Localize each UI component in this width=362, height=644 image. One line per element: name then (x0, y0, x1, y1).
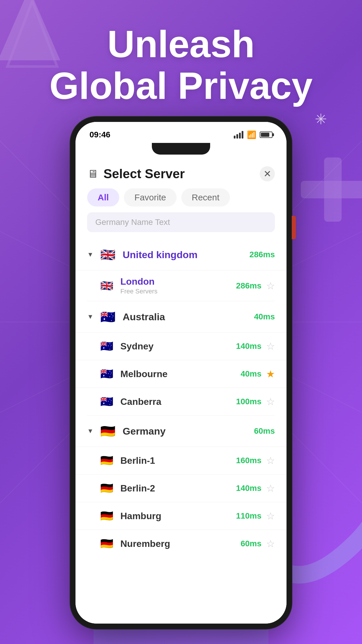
country-row-de[interactable]: ▼ 🇩🇪 Germany 60ms (75, 416, 287, 447)
screen-title: Select Server (103, 167, 185, 181)
tab-all[interactable]: All (87, 188, 119, 206)
tab-favorite[interactable]: Favorite (124, 188, 176, 206)
header-text: Unleash Global Privacy (0, 23, 362, 107)
status-icons: 📶 (234, 130, 273, 139)
app-screen: 🖥 Select Server ✕ All Favorite Recent Ge… (75, 157, 287, 624)
city-name-nuremberg: Nuremberg (120, 538, 240, 549)
star-sydney[interactable]: ☆ (266, 340, 275, 352)
flag-au: 🇦🇺 (99, 308, 117, 326)
city-name-hamburg: Hamburg (120, 511, 236, 522)
ping-melbourne: 40ms (240, 369, 261, 379)
city-info-sydney: Sydney (120, 341, 236, 352)
city-info-berlin1: Berlin-1 (120, 455, 236, 466)
svg-rect-17 (301, 181, 362, 198)
city-info-melbourne: Melbourne (120, 369, 240, 379)
star-melbourne[interactable]: ★ (266, 368, 275, 380)
title-left: 🖥 Select Server (87, 167, 185, 181)
city-info-berlin2: Berlin-2 (120, 483, 236, 494)
city-info-hamburg: Hamburg (120, 511, 236, 522)
ping-canberra: 100ms (236, 397, 261, 406)
chevron-icon-de: ▼ (87, 427, 94, 435)
ping-nuremberg: 60ms (240, 539, 261, 548)
ping-hamburg: 110ms (236, 511, 261, 521)
battery-icon (260, 132, 273, 138)
city-row-london[interactable]: 🇬🇧 London Free Servers 286ms ☆ (75, 270, 287, 301)
city-row-berlin1[interactable]: 🇩🇪 Berlin-1 160ms ☆ (75, 447, 287, 474)
chevron-icon-au: ▼ (87, 313, 94, 321)
wifi-icon: 📶 (247, 130, 256, 139)
city-row-berlin2[interactable]: 🇩🇪 Berlin-2 140ms ☆ (75, 474, 287, 502)
city-name-melbourne: Melbourne (120, 369, 240, 379)
ping-berlin1: 160ms (236, 456, 261, 465)
ping-berlin2: 140ms (236, 484, 261, 493)
ping-uk: 286ms (249, 250, 275, 259)
flag-london: 🇬🇧 (99, 278, 115, 294)
star-nuremberg[interactable]: ☆ (266, 538, 275, 550)
country-name-uk: United kingdom (123, 249, 249, 260)
star-berlin1[interactable]: ☆ (266, 455, 275, 466)
phone-side-button (292, 216, 296, 239)
star-london[interactable]: ☆ (266, 280, 275, 292)
country-name-de: Germany (123, 426, 254, 437)
flag-sydney: 🇦🇺 (99, 338, 115, 354)
city-row-nuremberg[interactable]: 🇩🇪 Nuremberg 60ms ☆ (75, 530, 287, 557)
country-row-au[interactable]: ▼ 🇦🇺 Australia 40ms (75, 301, 287, 332)
status-time: 09:46 (89, 130, 110, 139)
flag-nuremberg: 🇩🇪 (99, 536, 115, 552)
title-bar: 🖥 Select Server ✕ (75, 157, 287, 188)
flag-berlin1: 🇩🇪 (99, 453, 115, 468)
star-berlin2[interactable]: ☆ (266, 482, 275, 494)
ping-au: 40ms (254, 312, 275, 321)
ping-de: 60ms (254, 426, 275, 436)
city-name-berlin2: Berlin-2 (120, 483, 236, 494)
city-row-sydney[interactable]: 🇦🇺 Sydney 140ms ☆ (75, 332, 287, 360)
city-row-hamburg[interactable]: 🇩🇪 Hamburg 110ms ☆ (75, 502, 287, 530)
city-name-canberra: Canberra (120, 396, 236, 407)
status-bar: 09:46 📶 (75, 122, 287, 143)
flag-canberra: 🇦🇺 (99, 394, 115, 410)
star-hamburg[interactable]: ☆ (266, 510, 275, 522)
phone-mockup: 09:46 📶 (70, 117, 292, 629)
server-list: ▼ 🇬🇧 United kingdom 286ms 🇬🇧 London Free… (75, 239, 287, 557)
notch (152, 143, 210, 155)
city-info-nuremberg: Nuremberg (120, 538, 240, 549)
flag-melbourne: 🇦🇺 (99, 366, 115, 382)
close-button[interactable]: ✕ (260, 166, 275, 181)
city-row-melbourne[interactable]: 🇦🇺 Melbourne 40ms ★ (75, 360, 287, 388)
search-bar[interactable]: Germany Name Text (87, 212, 275, 232)
flag-de: 🇩🇪 (99, 422, 117, 440)
country-row-uk[interactable]: ▼ 🇬🇧 United kingdom 286ms (75, 239, 287, 270)
country-name-au: Australia (123, 311, 254, 323)
city-name-sydney: Sydney (120, 341, 236, 352)
city-info-london: London Free Servers (120, 276, 236, 295)
sparkle-decoration: ✳ (315, 111, 327, 128)
chevron-icon-uk: ▼ (87, 251, 94, 258)
ping-london: 286ms (236, 281, 261, 290)
city-name-berlin1: Berlin-1 (120, 455, 236, 466)
ping-sydney: 140ms (236, 342, 261, 351)
city-info-canberra: Canberra (120, 396, 236, 407)
server-icon: 🖥 (87, 168, 98, 180)
flag-hamburg: 🇩🇪 (99, 508, 115, 524)
city-row-canberra[interactable]: 🇦🇺 Canberra 100ms ☆ (75, 388, 287, 415)
signal-icon (234, 131, 243, 139)
header-line1: Unleash (107, 23, 255, 65)
flag-uk: 🇬🇧 (99, 246, 117, 264)
header-line2: Global Privacy (49, 64, 312, 107)
tab-bar: All Favorite Recent (75, 188, 287, 212)
star-canberra[interactable]: ☆ (266, 396, 275, 407)
flag-berlin2: 🇩🇪 (99, 480, 115, 496)
city-sub-london: Free Servers (120, 288, 236, 295)
notch-area (75, 143, 287, 157)
tab-recent[interactable]: Recent (181, 188, 230, 206)
city-name-london: London (120, 276, 236, 287)
search-placeholder: Germany Name Text (95, 218, 170, 227)
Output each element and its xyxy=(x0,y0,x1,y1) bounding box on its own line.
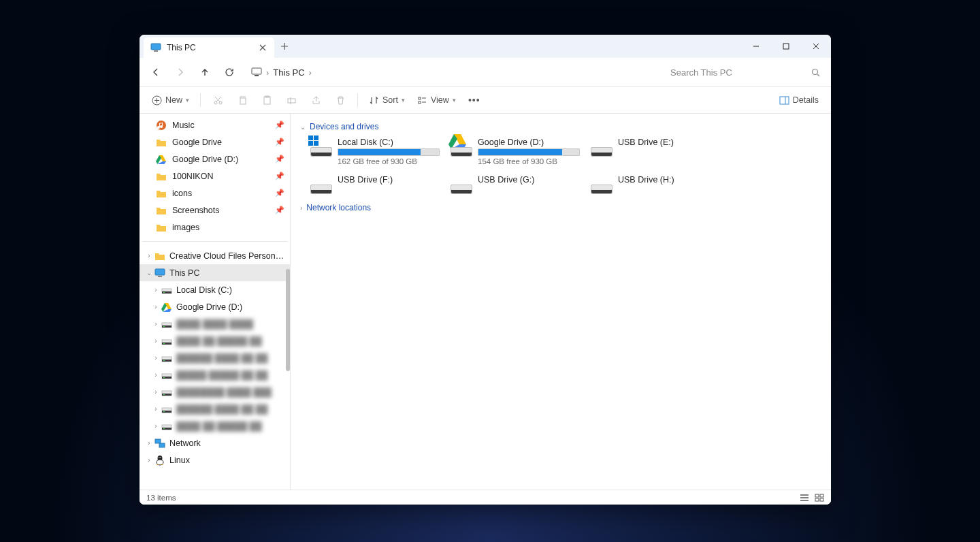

## [ACTIVITY]
Output the full material exactly as given, without its pictures.

## [TASK ANSWER]
Localize each UI component in this width=362, height=644 image. One line per element: name then (x0, y0, x1, y1).
country-row-de[interactable]: ▼ 🇩🇪 Germany 60ms (75, 416, 287, 447)
screen-title: Select Server (103, 167, 185, 181)
tab-all[interactable]: All (87, 188, 119, 206)
tab-favorite[interactable]: Favorite (124, 188, 176, 206)
header-text: Unleash Global Privacy (0, 23, 362, 107)
status-icons: 📶 (234, 130, 273, 139)
app-screen: 🖥 Select Server ✕ All Favorite Recent Ge… (75, 157, 287, 624)
city-name-nuremberg: Nuremberg (120, 538, 240, 549)
star-sydney[interactable]: ☆ (266, 340, 275, 352)
flag-au: 🇦🇺 (99, 308, 117, 326)
city-name-hamburg: Hamburg (120, 511, 236, 522)
ping-melbourne: 40ms (240, 369, 261, 379)
city-info-sydney: Sydney (120, 341, 236, 352)
city-info-berlin1: Berlin-1 (120, 455, 236, 466)
svg-rect-17 (301, 181, 362, 198)
city-info-melbourne: Melbourne (120, 369, 240, 379)
star-melbourne[interactable]: ★ (266, 368, 275, 380)
title-left: 🖥 Select Server (87, 167, 185, 181)
city-info-berlin2: Berlin-2 (120, 483, 236, 494)
city-info-hamburg: Hamburg (120, 511, 236, 522)
ping-canberra: 100ms (236, 397, 261, 406)
chevron-icon-de: ▼ (87, 427, 94, 435)
ping-nuremberg: 60ms (240, 539, 261, 548)
ping-hamburg: 110ms (236, 511, 261, 521)
battery-icon (260, 132, 273, 138)
city-row-london[interactable]: 🇬🇧 London Free Servers 286ms ☆ (75, 270, 287, 301)
city-row-berlin1[interactable]: 🇩🇪 Berlin-1 160ms ☆ (75, 447, 287, 474)
chevron-icon-au: ▼ (87, 313, 94, 321)
wifi-icon: 📶 (247, 130, 256, 139)
city-row-berlin2[interactable]: 🇩🇪 Berlin-2 140ms ☆ (75, 474, 287, 502)
city-name-melbourne: Melbourne (120, 369, 240, 379)
ping-berlin1: 160ms (236, 456, 261, 465)
ping-berlin2: 140ms (236, 484, 261, 493)
ping-uk: 286ms (249, 250, 275, 259)
flag-london: 🇬🇧 (99, 278, 115, 294)
star-nuremberg[interactable]: ☆ (266, 538, 275, 550)
country-name-uk: United kingdom (123, 249, 249, 260)
star-berlin1[interactable]: ☆ (266, 455, 275, 466)
phone-side-button (292, 216, 296, 239)
star-london[interactable]: ☆ (266, 280, 275, 292)
country-name-de: Germany (123, 426, 254, 437)
flag-sydney: 🇦🇺 (99, 338, 115, 354)
city-row-nuremberg[interactable]: 🇩🇪 Nuremberg 60ms ☆ (75, 530, 287, 557)
country-row-au[interactable]: ▼ 🇦🇺 Australia 40ms (75, 301, 287, 332)
status-time: 09:46 (89, 130, 110, 139)
flag-nuremberg: 🇩🇪 (99, 536, 115, 552)
title-bar: 🖥 Select Server ✕ (75, 157, 287, 188)
flag-berlin1: 🇩🇪 (99, 453, 115, 468)
star-berlin2[interactable]: ☆ (266, 482, 275, 494)
ping-au: 40ms (254, 312, 275, 321)
ping-de: 60ms (254, 426, 275, 436)
city-name-berlin2: Berlin-2 (120, 483, 236, 494)
city-row-sydney[interactable]: 🇦🇺 Sydney 140ms ☆ (75, 332, 287, 360)
city-row-hamburg[interactable]: 🇩🇪 Hamburg 110ms ☆ (75, 502, 287, 530)
city-name-canberra: Canberra (120, 396, 236, 407)
status-bar: 09:46 📶 (75, 122, 287, 143)
flag-canberra: 🇦🇺 (99, 394, 115, 410)
star-hamburg[interactable]: ☆ (266, 510, 275, 522)
phone-mockup: 09:46 📶 (70, 117, 292, 629)
server-list: ▼ 🇬🇧 United kingdom 286ms 🇬🇧 London Free… (75, 239, 287, 557)
notch (152, 143, 210, 155)
city-info-nuremberg: Nuremberg (120, 538, 240, 549)
flag-melbourne: 🇦🇺 (99, 366, 115, 382)
close-button[interactable]: ✕ (260, 166, 275, 181)
city-row-melbourne[interactable]: 🇦🇺 Melbourne 40ms ★ (75, 360, 287, 388)
search-bar[interactable]: Germany Name Text (87, 212, 275, 232)
flag-de: 🇩🇪 (99, 422, 117, 440)
country-row-uk[interactable]: ▼ 🇬🇧 United kingdom 286ms (75, 239, 287, 270)
country-name-au: Australia (123, 311, 254, 323)
city-name-sydney: Sydney (120, 341, 236, 352)
city-info-london: London Free Servers (120, 276, 236, 295)
sparkle-decoration: ✳ (315, 111, 327, 128)
chevron-icon-uk: ▼ (87, 251, 94, 258)
ping-london: 286ms (236, 281, 261, 290)
city-name-berlin1: Berlin-1 (120, 455, 236, 466)
ping-sydney: 140ms (236, 342, 261, 351)
city-info-canberra: Canberra (120, 396, 236, 407)
server-icon: 🖥 (87, 168, 98, 180)
flag-hamburg: 🇩🇪 (99, 508, 115, 524)
city-row-canberra[interactable]: 🇦🇺 Canberra 100ms ☆ (75, 388, 287, 415)
signal-icon (234, 131, 243, 139)
header-line1: Unleash (107, 23, 255, 65)
flag-uk: 🇬🇧 (99, 246, 117, 264)
header-line2: Global Privacy (49, 64, 312, 107)
tab-bar: All Favorite Recent (75, 188, 287, 212)
star-canberra[interactable]: ☆ (266, 396, 275, 407)
flag-berlin2: 🇩🇪 (99, 480, 115, 496)
city-sub-london: Free Servers (120, 288, 236, 295)
notch-area (75, 143, 287, 157)
tab-recent[interactable]: Recent (181, 188, 230, 206)
city-name-london: London (120, 276, 236, 287)
search-placeholder: Germany Name Text (95, 218, 170, 227)
Output each element and its xyxy=(x0,y0,x1,y1) bounding box on its own line.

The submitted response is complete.